Early War Experience
With Lord Fisher gone, the Admiralty authorized ten more K-class submarines in 1915 and then another seven the next year for a total of 21. Virtually all of these were ordered even before the earliest of the first batch, K3, was commissioned at the Vickers yard in August 1916.
K3’s sea trials had been memorable. During speed runs, her Boiler and Turbine Rooms became so hot that the hatches had to be left open, and a head sea cracked the conning tower windows. On an early test dive, with Prince George—the future King George VI—aboard as an observer, the boat lost trim and burrowed into the muddy sea-bed with her propellers thrashing the air above. It took 20 minutes to back her out and return to the surface. Then, in January 1917, on one of her first war patrols from the Grand Fleet’s main operating base at Scapa Flow in the Orkney Islands, she shipped a beam sea and took so much water down the funnels that her Boiler Room nearly filled up. Admiral Fisher’s auxiliary diesel engine brought her back to port.

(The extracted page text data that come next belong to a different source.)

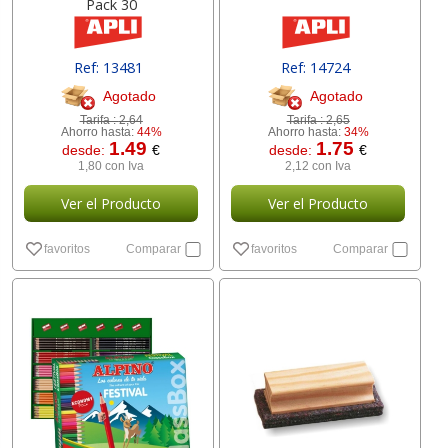
Pack 30
Ref: 13481
Ref: 14724
Agotado
Agotado
Tarifa :
2,64
Tarifa :
2,65
Ahorro hasta:
44%
Ahorro hasta:
34%
1.49
1.75
desde:
€
desde:
€
1,80 con Iva
2,12 con Iva
Ver el Producto
Ver el Producto
favoritos
Comparar
favoritos
Comparar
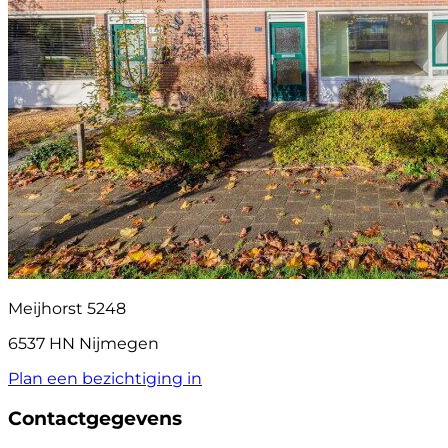
Meijhorst 5248
6537 HN Nijmegen
Plan een bezichtiging in
Contactgegevens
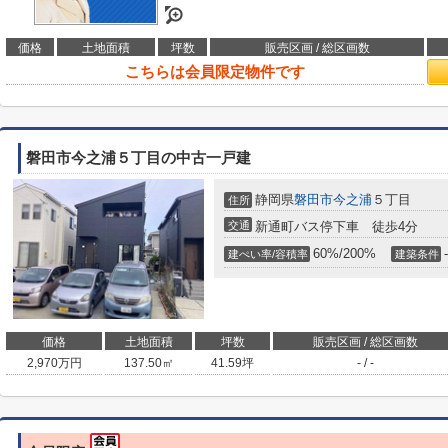
価格
土地面積
坪数
販売区画 / 総区画数
こちらは会員限定物件です
磐田市今之浦５丁目の中古一戸建
静岡県
磐田市
今之浦
５丁目
住所
交通
新通町バス停下車 徒歩4分
60%/200%
-
建ぺい率/容積率
建築条件
価格
土地面積
坪数
販売区画 / 総区画数
2,970
万円
137.50㎡
41.59坪
- / -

The second of the class to be completed, K13, began her career with a tragic accident. On 29 January 1917, during what was supposed to be the final test dive of her acceptance trials in Gareloch, one or more of the 37-inch Boiler Room ventilators failed to close, and the entire submarine abaft the midships Torpedo Room flooded. Emergency procedures were unavailing, and K13 settled to the bottom in 60 feet of water, with 49 survivors trapped forward and 31 dead aft. A tortuous 50-hour rescue operation, in which the bow of the submarine was lifted to the surface and an escape hole cut through the pressure hull, succeeded in extricating the living. The ensuing inquiry resulted in some superficial changes: more thorough procedures for shutting hull openings, better training, restricting the number of civilians allowed aboard (since seven had been lost on K13), and finally, decreeing that no future submarine would bear the unlucky number “13.” Accordingly, after K13 was raised and refurbished, she was recommissioned in October 1917 as K22.
Funnels being lowered as HMS K22 prepares to submerge.